For now, the young woman who had her every growing-up-dating disaster play out in public has fashioned a tour that embraces all of the phases of her career. Yes, she’s explored EDM (clandestinely co-writing and singing on Rihanna’s “This Is What You Came For”), Americana (folklore), worked with the indie-tastic National’s Aaron Desner and Jack Antonoff, plucked Ed Sheeran, Shawn Mendes, HAIM and Camila Cabello for tour support and watched them turn into superstars. Even this year’s surprise guests Ice Spice, GAYLE and Gracie Abrams are emerging.

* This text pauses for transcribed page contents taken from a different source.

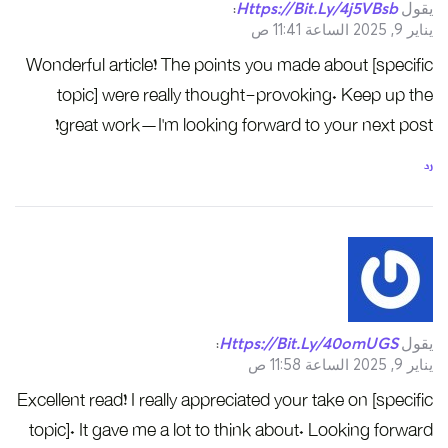
يقول
Https://bit.ly/4j5VBsb
:
يناير 9, 2025 الساعة 11:41 ص
Wonderful article! The points you made about [specific
topic] were really thought-provoking. Keep up the
great work—I’m looking forward to your next post!
رد
يقول
Https://bit.ly/40omUGS
:
يناير 9, 2025 الساعة 11:58 ص
Excellent read! I really appreciated your take on [specific
topic]. It gave me a lot to think about. Looking forward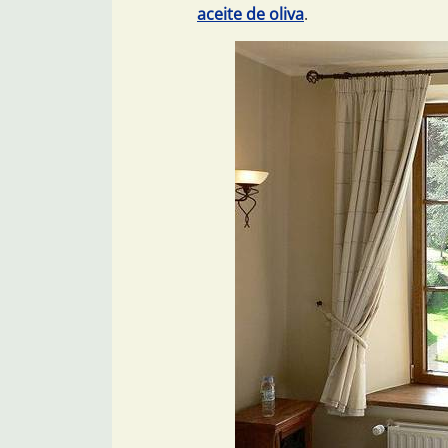
aceite de oliva
.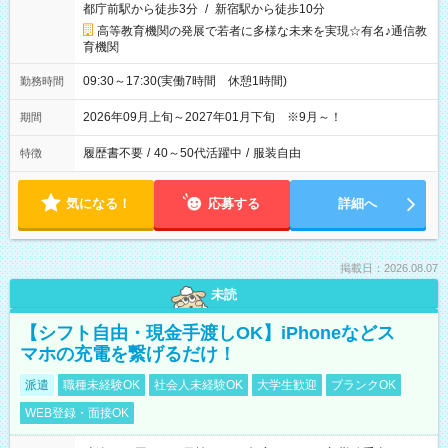
都庁前駅から徒歩3分
/
新宿駅から徒歩10分
高等教育機関の発展で若者に多様な未来を実現☆有名♪通信教
育機関
09:30～17:30(実働7時間 休憩1時間)
勤務時間
2026年09月上旬～2027年01月下旬 ※9月～！
期間
履歴書不要
/
40～50代活躍中
/
服装自由
特徴
気になる！
応募する
詳細へ
掲載日：2026.08.07
未読
【シフト自由・現金手渡しOK】iPhoneなどス
マホの充電を繋げるだけ！
派遣
職種未経験OK
社会人未経験OK
大学生歓迎
ブランクOK
WEB登録・面接OK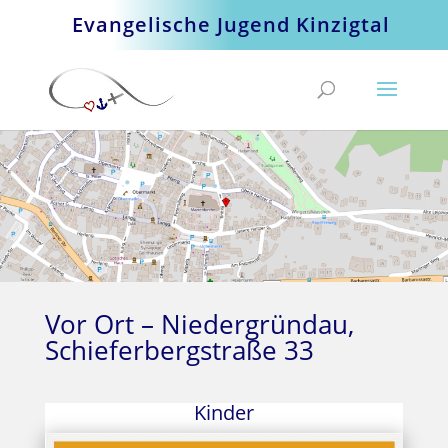
Evangelische Jugend Kinzigtal
Vor Ort – Niedergründau,
Schieferbergstraße 33
Kinder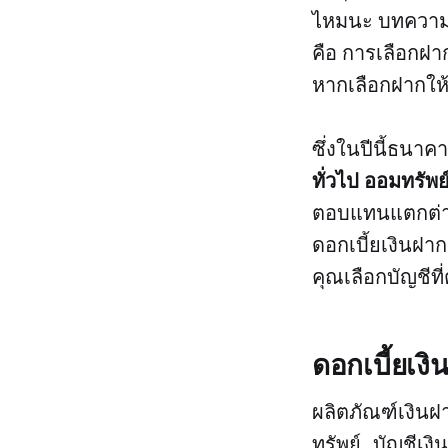
ไหมนะ บทความนี้
คือ การเลือกฝาก
หากเลือกฝากให้ท
ซึ่งในปีนี้ธนา
ทั่วไป ออมทรัพ
ตอบแทนแตกต่างก
ดอกเบี้ยเงินฝา
คุณเลือกบัญชีที
ดอกเบี้ยเง
ผลิตภัณฑ์เงินฝ
ทรัพย์ บัญชีเง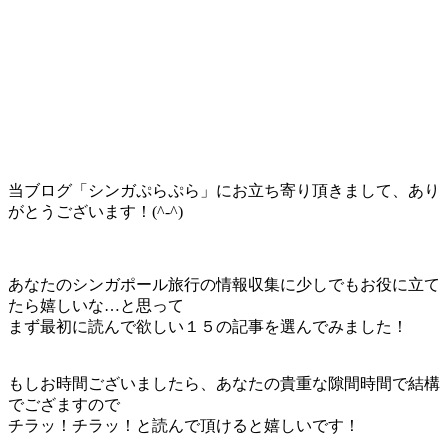
当ブログ「
シンガぷらぷら
」にお立ち寄り頂きまして、あり
がとうございます！(^-^)
あなた
の
シンガポール旅行
の
情報収集
に少しでもお役に立て
たら嬉しいな…と思って
まず最初に読んで欲しい１５の記事
を選んでみました！
もしお時間ございましたら、あなたの
貴重な隙間時間
で結構
でござますので
チラッ！チラッ！
と読んで頂けると嬉しいです！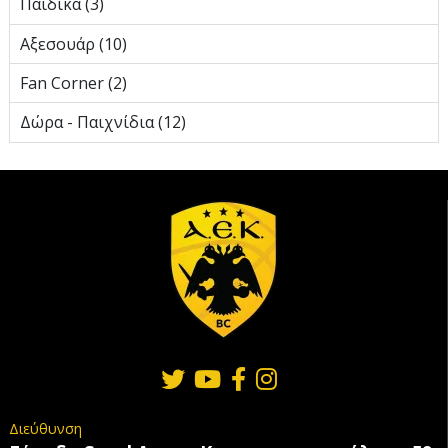
Παιδικά (3)
Αξεσουάρ (10)
Fan Corner (2)
Δώρα - Παιχνίδια (12)
Διεύθυνση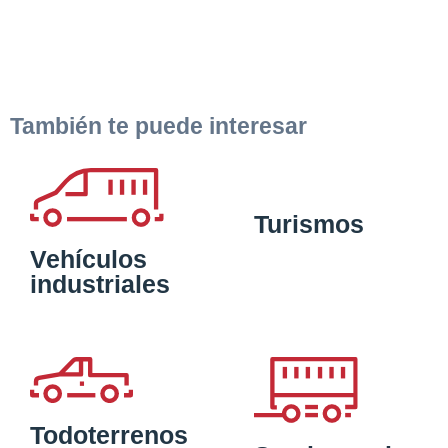
También te puede interesar
Turismos
Vehículos
industriales
Todoterrenos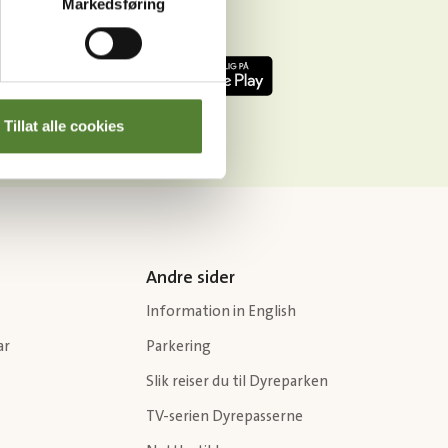
Markedsføring
Tillat alle cookies
Andre sider
Information in English
ar
Parkering
Slik reiser du til Dyreparken
TV-serien Dyrepasserne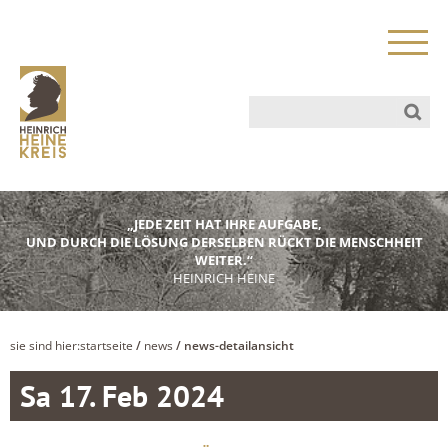
„JEDE ZEIT HAT IHRE AUFGABE,
UND DURCH DIE LÖSUNG DERSELBEN RÜCKT DIE MENSCHHEIT
WEITER.“
HEINRICH HEINE
sie sind hier:
startseite
/
news
/ news-detailansicht
Sa 17. Feb 2024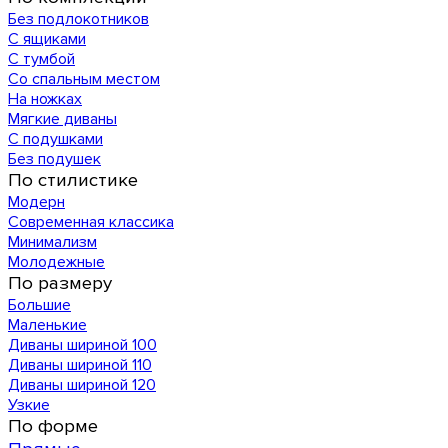
Без подлокотников
С ящиками
С тумбой
Со спальным местом
На ножках
Мягкие диваны
С подушками
Без подушек
По стилистике
Модерн
Современная классика
Минимализм
Молодежные
По размеру
Большие
Маленькие
Диваны шириной 100
Диваны шириной 110
Диваны шириной 120
Узкие
По форме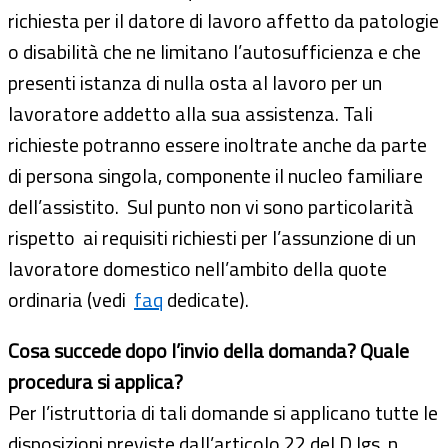
richiesta per il datore di lavoro affetto da patologie
o disabilità che ne limitano l’autosufficienza e che
presenti istanza di nulla osta al lavoro per un
lavoratore addetto alla sua assistenza. Tali
richieste potranno essere inoltrate anche da parte
di persona singola, componente il nucleo familiare
dell’assistito. Sul punto non vi sono particolarità
rispetto ai requisiti richiesti per l’assunzione di un
lavoratore domestico nell’ambito della quote
ordinaria (vedi
faq
dedicate).
Cosa succede dopo l’invio della domanda? Quale
procedura si applica?
Per l’istruttoria di tali domande si applicano tutte le
disposizioni previste dall’articolo 22 del D.lgs. n.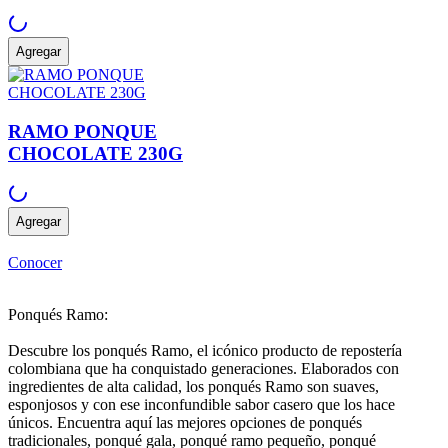
Agregar
RAMO PONQUE
CHOCOLATE 230G
Agregar
Conocer
Ponqués Ramo:
Descubre los ponqués Ramo, el icónico producto de repostería
colombiana que ha conquistado generaciones. Elaborados con
ingredientes de alta calidad, los ponqués Ramo son suaves,
esponjosos y con ese inconfundible sabor casero que los hace
únicos. Encuentra aquí las mejores opciones de ponqués
tradicionales, ponqué gala, ponqué ramo pequeño, ponqué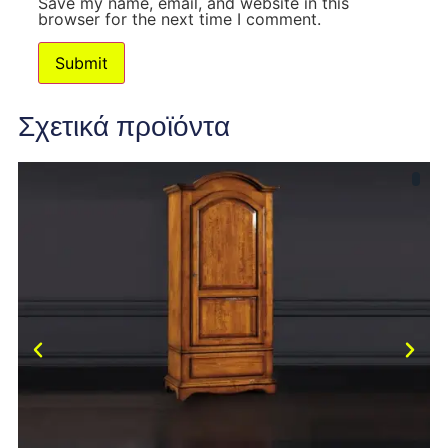
Save my name, email, and website in this
browser for the next time I comment.
Σχετικά προϊόντα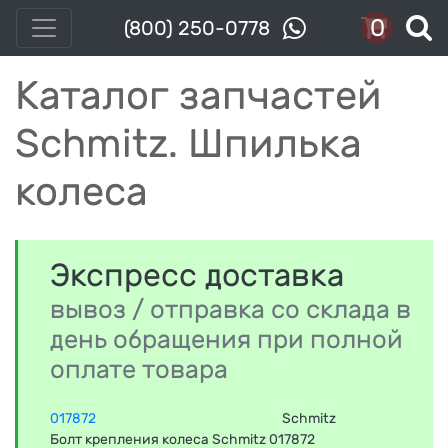
0
(800) 250-0778
Каталог запчастей
Schmitz. Шпилька
колеса
Экспресс доставка
вывоз / отправка со склада в
день обращения при полной
оплате товара
017872
Schmitz
Болт крепления колеса Schmitz 017872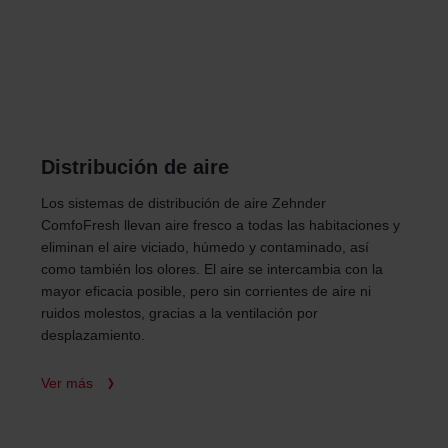
Distribución de aire
Los sistemas de distribución de aire Zehnder
ComfoFresh llevan aire fresco a todas las habitaciones y
eliminan el aire viciado, húmedo y contaminado, así
como también los olores. El aire se intercambia con la
mayor eficacia posible, pero sin corrientes de aire ni
ruidos molestos, gracias a la ventilación por
desplazamiento.
Ver más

It’s not about merch, although demand was so torrid, they opened booths outside the stadiums in the days before her concerts. It’s not about ancillary product deals: there is no vodka, no line of sunglasses, truck or car commercials, not even that ubiquitous red lip franchised for easy application. Nor are there restaurants, bars or cruises. Just her, the music and the fans.

Those fans who couldn’t get tickets, or even the families that couldn’t afford to take everyone to the shows in part spurred the movie. Showings of “The Eras Tour” were filled with little kids, teens, free spirits, LGBTQ+ fans of all ages, all dressed up for their (super)heroine. Dancing, singing, cheering in the aisles, it’s as if they were experiencing the three-hour show with all the songs, all the sweeping production.

Swift gets it, gets being left out, how much getting to be part of the fun matters. That’s the point of so much of what she does.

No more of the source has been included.